(Given data Opens)
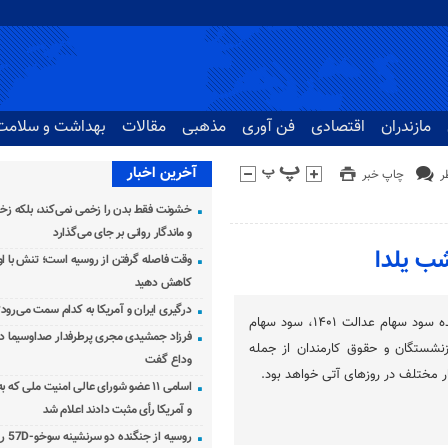
مازندران
اقتصادی
فن آوری
مذهبی
مقالات
بهداشت و سلامت
آخرین اخبار
چاپ خبر
خشونت فقط بدن را زخمی نمی‌کند، بلکه زخم
و ماندگار روانی بر جای می‌گذارد
وقت فاصله گرفتن از روسیه است؛ تنش با اوک
کاهش دهید
درگیری ایران و آمریکا به کدام سمت می‌رود
یارانه نقدی آذرماه، باقیمانده سود سهام عدالت ۱۴۰۱، سود سهام
فرزاد جمشیدی مجری پرطرفدار صداوسیما دار
نشستگان و حقوق کارمندان از جمله
وداع گفت
ر مختلف در روزهای آتی خواهد بود.
اسامی ۱۱ عضو شورای عالی امنیت ملی که 
و آمریکا رأی مثبت دادند اعلام شد
روسیه از جنگنده دو سرنشینه سوخو-57D رونمایی کرد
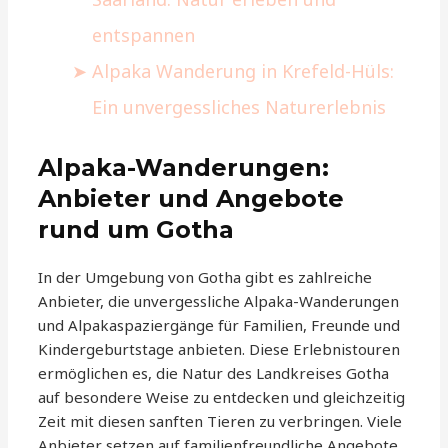
entspannen
Alpaka Wanderung in Krefeld-Hüls:
Ein unvergessliches Naturerlebnis
Alpaka-Wanderungen:
Anbieter und Angebote
rund um Gotha
In der Umgebung von Gotha gibt es zahlreiche
Anbieter, die unvergessliche Alpaka-Wanderungen
und Alpakaspaziergänge für Familien, Freunde und
Kindergeburtstage anbieten. Diese Erlebnistouren
ermöglichen es, die Natur des Landkreises Gotha
auf besondere Weise zu entdecken und gleichzeitig
Zeit mit diesen sanften Tieren zu verbringen. Viele
Anbieter setzen auf familienfreundliche Angebote,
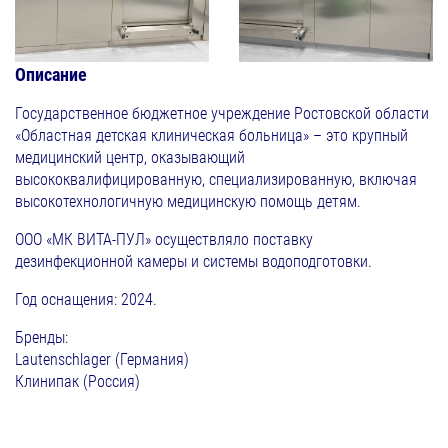
Описание
Государственное бюджетное учреждение Ростовской области
«Областная детская клиническая больница» – это крупный
медицинский центр, оказывающий
высококвалифицированную, специализированную, включая
высокотехнологичную медицинскую помощь детям.
ООО «МК ВИТА-ПУЛ» осуществляло поставку
дезинфекционной камеры и системы водоподготовки.
Год оснащения: 2024.
Бренды:
Lautenschlager (Германия)
Клинипак (Россия)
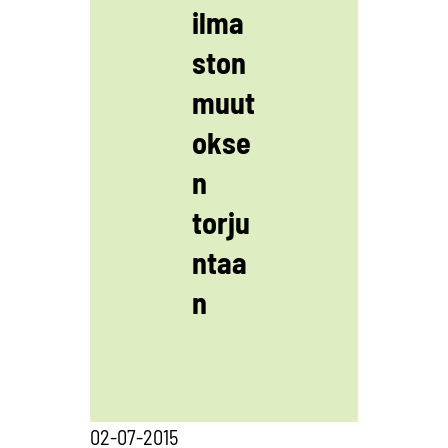
ilma
ston
muut
okse
n
torju
ntaa
n
02-07-2015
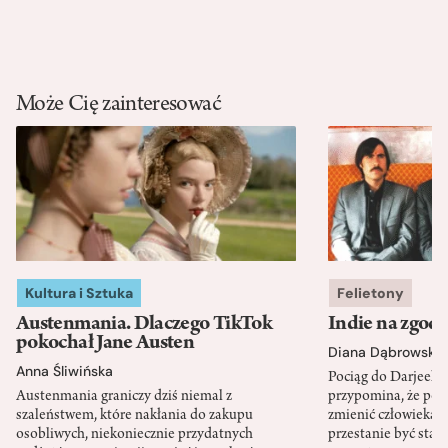
Może Cię zainteresować
Kultura i Sztuka
Felietony
Austenmania. Dlaczego TikTok
Indie na zgod
pokochał Jane Austen
Diana Dąbrowska
Anna Śliwińska
Pociąg do Darjeeli
Austenmania graniczy dziś niemal z
przypomina, że po
szaleństwem, które nakłania do zakupu
zmienić człowieka d
osobliwych, niekoniecznie przydatnych
przestanie być sta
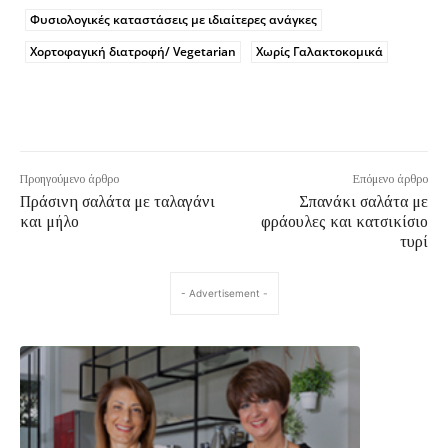
Φυσιολογικές καταστάσεις με ιδιαίτερες ανάγκες
Χορτοφαγική διατροφή/ Vegetarian
Χωρίς Γαλακτοκομικά
Προηγούμενο άρθρο
Επόμενο άρθρο
Πράσινη σαλάτα με ταλαγάνι
Σπανάκι σαλάτα με
και μήλο
φράουλες και κατσικίσιο
τυρί
- Advertisement -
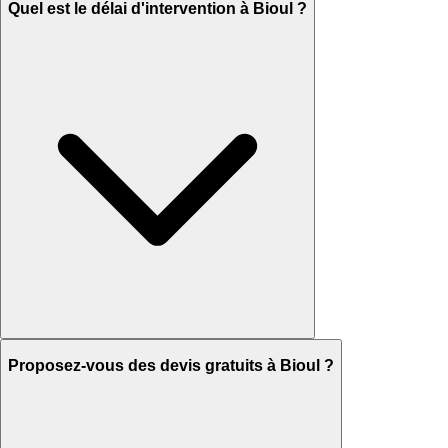
Quel est le délai d'intervention à Bioul ?
Proposez-vous des devis gratuits à Bioul ?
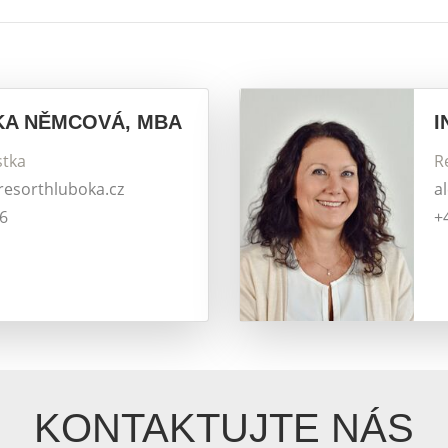
KA NĚMCOVÁ, MBA
I
stka
R
@resorthluboka.cz
a
66
+
KONTAKTUJTE NÁS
(Given data Closes)
### [Assigned task]
Type out all the records verbatim, minus images.

### [The answer]
مازندران
اقتصادی
فن آوری
مذهبی
مقالات
بهداشت و سلامت
آخرین اخبار
چاپ خبر
خشونت فقط بدن را زخمی نمی‌کند، بلکه زخم
و ماندگار روانی بر جای می‌گذارد
وقت فاصله گرفتن از روسیه است؛ تنش با اوک
کاهش دهید
درگیری ایران و آمریکا به کدام سمت می‌رود
یارانه نقدی آذرماه، باقیمانده سود سهام عدالت ۱۴۰۱، سود سهام
فرزاد جمشیدی مجری پرطرفدار صداوسیما دار
نشستگان و حقوق کارمندان از جمله
وداع گفت
ر مختلف در روزهای آتی خواهد بود.
اسامی ۱۱ عضو شورای عالی امنیت ملی که 
و آمریکا رأی مثبت دادند اعلام شد
روسیه از جنگنده دو سرنشینه سوخو-57D رونمایی کرد
entspannen
Alpaka Wanderung in Krefeld-Hüls:
Ein unvergessliches Naturerlebnis
Alpaka-Wanderungen:
Anbieter und Angebote
rund um Gotha
In der Umgebung von Gotha gibt es zahlreiche
Anbieter, die unvergessliche Alpaka-Wanderungen
und Alpakaspaziergänge für Familien, Freunde und
Kindergeburtstage anbieten. Diese Erlebnistouren
ermöglichen es, die Natur des Landkreises Gotha
auf besondere Weise zu entdecken und gleichzeitig
Zeit mit diesen sanften Tieren zu verbringen. Viele
Anbieter setzen auf familienfreundliche Angebote,
Описание
Государственное бюджетное учреждение Ростовской области
«Областная детская клиническая больница» – это крупный
медицинский центр, оказывающий
высококвалифицированную, специализированную, включая
высокотехнологичную медицинскую помощь детям.
ООО «МК ВИТА-ПУЛ» осуществляло поставку
дезинфекционной камеры и системы водоподготовки.
Год оснащения: 2024.
Бренды:
Lautenschlager (Германия)
Клинипак (Россия)
ilma
ston
muut
okse
n
torju
ntaa
n
02-07-2015
Może Cię zainteresować
Kultura i Sztuka
Felietony
Austenmania. Dlaczego TikTok
Indie na zgod
pokochał Jane Austen
Diana Dąbrowska
Anna Śliwińska
Pociąg do Darjeeli
Austenmania graniczy dziś niemal z
przypomina, że po
szaleństwem, które nakłania do zakupu
zmienić człowieka d
osobliwych, niekoniecznie przydatnych
przestanie być sta
Φυσιολογικές καταστάσεις με ιδιαίτερες ανάγκες
Χορτοφαγική διατροφή/ Vegetarian
Χωρίς Γαλακτοκομικά
Προηγούμενο άρθρο
Επόμενο άρθρο
Πράσινη σαλάτα με ταλαγάνι
Σπανάκι σαλάτα με
και μήλο
φράουλες και κατσικίσιο
τυρί
- Advertisement -
Quel est le délai d'intervention à Bioul ?
Proposez-vous des devis gratuits à Bioul ?
KA NĚMCOVÁ, MBA
I
stka
R
@resorthluboka.cz
a
66
+
KONTAKTUJTE NÁS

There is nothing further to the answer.